Caffeine is a stimulant that affects the central nervous system and is often associated with increased alertness. It is found in a variety of beverages like coffee, tea, soda and energy drinks. Don't forget, it's also found in chocolate and some chewing gum.

The 2015 Dietary Guidelines encourage consumers to limit consumption to 400 milligrams of caffeine or less each day. This is about 3 to 5 cups of coffee per day, depending on how strong you brew your java. If you notice caffeine negatively affects your sleep, or leaves you feeling jittery,  you should consider consuming even less.

Another thing we know about caffeine: it is addictive. Decreasing consumption may lead to withdrawals that include headache, lethargy and irritability. Here are a few tips to avoid the brunt of these side effects.
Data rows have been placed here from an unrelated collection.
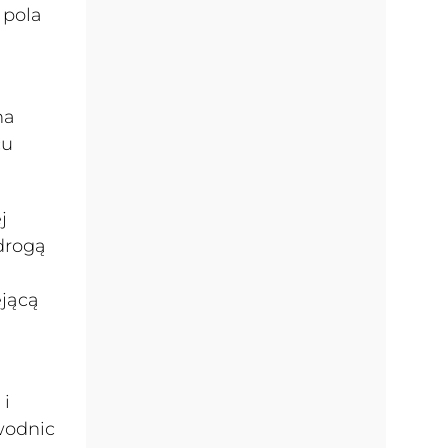
 pola
na
cu
j
drogą
ejącą
 i
wodnic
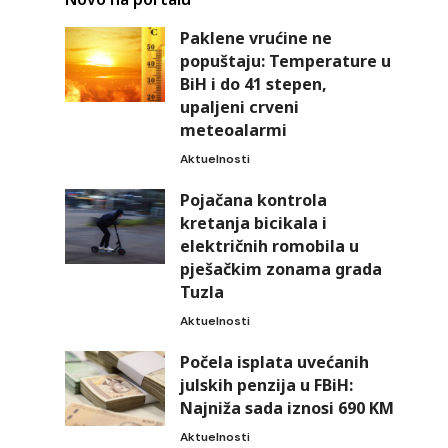
Paklene vrućine ne
popuštaju: Temperature u
BiH i do 41 stepen,
upaljeni crveni
meteoalarmi
Aktuelnosti
Pojačana kontrola
kretanja bicikala i
električnih romobila u
pješačkim zonama grada
Tuzla
Aktuelnosti
Počela isplata uvećanih
julskih penzija u FBiH:
Najniža sada iznosi 690 KM
Aktuelnosti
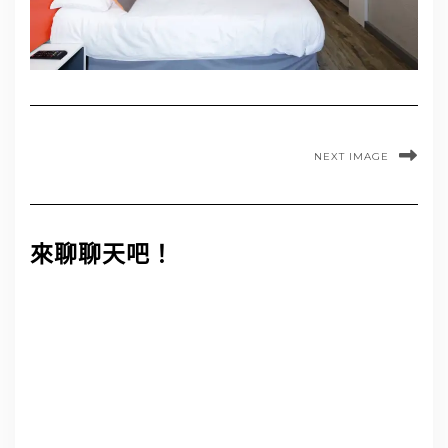
NEXT IMAGE
來聊聊天吧！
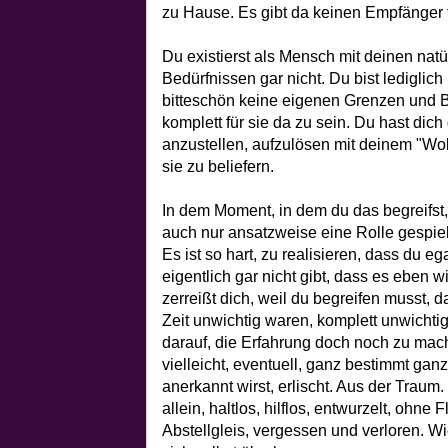
zu Hause. Es gibt da keinen Empfänger 
Du existierst als Mensch mit deinen nat
Bedürfnissen gar nicht. Du bist lediglich 
bitteschön keine eigenen Grenzen und B
komplett für sie da zu sein. Du hast dich
anzustellen, aufzulösen mit deinem "Wol
sie zu beliefern.
In dem Moment, in dem du das begreifst, 
auch nur ansatzweise eine Rolle gespielt 
Es ist so hart, zu realisieren, dass du ega
eigentlich gar nicht gibt, dass es eben w
zerreißt dich, weil du begreifen musst,
Zeit unwichtig waren, komplett unwichti
darauf, die Erfahrung doch noch zu mac
vielleicht, eventuell, ganz bestimmt ga
anerkannt wirst, erlischt. Aus der Traum.
allein, haltlos, hilflos, entwurzelt, ohne 
Abstellgleis, vergessen und verloren. W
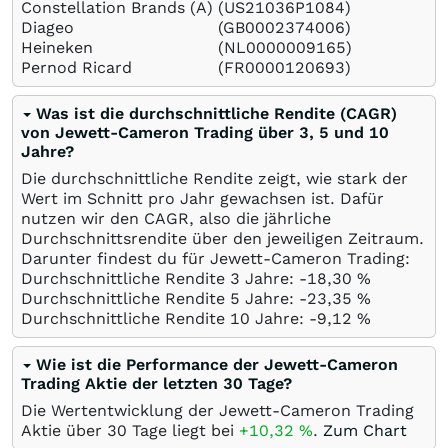
Constellation Brands (A)
(US21036P1084)
Diageo
(GB0002374006)
Heineken
(NL0000009165)
Pernod Ricard
(FR0000120693)
Was ist die durchschnittliche Rendite (CAGR)
von Jewett-Cameron Trading über 3, 5 und 10
Jahre?
Die durchschnittliche Rendite zeigt, wie stark der
Wert im Schnitt pro Jahr gewachsen ist. Dafür
nutzen wir den CAGR, also die jährliche
Durchschnittsrendite über den jeweiligen Zeitraum.
Darunter findest du für Jewett-Cameron Trading:
Durchschnittliche Rendite 3 Jahre: -18,30
%
Durchschnittliche Rendite 5 Jahre: -23,35
%
Durchschnittliche Rendite 10 Jahre: -9,12
%
Wie ist die Performance der Jewett-Cameron
Trading Aktie der letzten 30 Tage?
Die Wertentwicklung der Jewett-Cameron Trading
Aktie über 30 Tage liegt bei
+10,32
%
.
Zum Chart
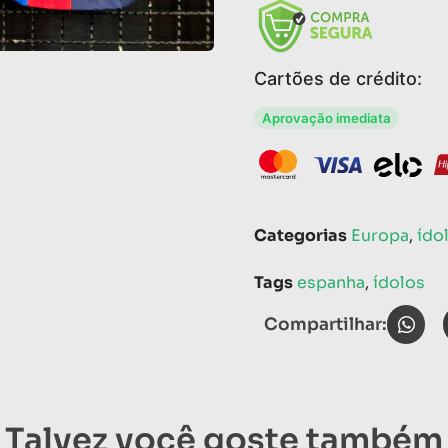
Cartões de crédito:
Aprovação imediata
Categorias
Europa
,
ído
Tags
espanha
,
ídolos
Compartilhar:
Talvez você goste também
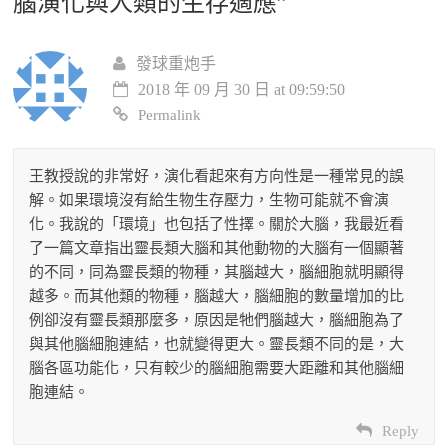
腦演化與人類的生存適應
”
發球重炮手
2018 年 09 月 30 日 at 09:59:50
Permalink
王教授說的非常好，演化看起來有方向性是一種常見的誤
解。如果環境沒有給生物生存壓力，生物可能就不會演
化。我說的「環境」也包括了性擇。關於大腦，我最近看
了一篇文章指出靈長類大腦和其他動物的大腦有一個顯著
的不同，同為靈長類的物種，其腦越大，腦細胞就明顯得
越多。而其他類的物種，腦越大，腦細胞的數量增加的比
例卻沒有靈長類那麼多，原因是牠們腦越大，腦細胞為了
與其他腦細胞連結，也就變得更大。靈長類不同的是，大
腦各區功能化，只有較少的腦細胞需要大距離和其他腦細
胞連結。
Reply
  • Slowly decrease your intake. Cut one cup of coffee or soda out of your daily intake each week, until your intake is within recommended limits or you are no longer affected by negative side effects.
  • Drink lots of water. Filtered is best.
  • Switch to decaf. Try replacing caffeinated beverages with its decaffeinated counterpart.
  • Stop drinking caffeine by 2pm each day. This will limit overall intake and should promote improved sleep.
  • Take 1,000 mg buffered vitamin C with breakfast and dinner.
  • Make sure you exercise daily to help fight off fatigue. Even 30 minute of walking is good.
  • Drink 1 to 3 cups of green tea every day.  The small amount of caffeine won’t hurt and the antioxidants will heal.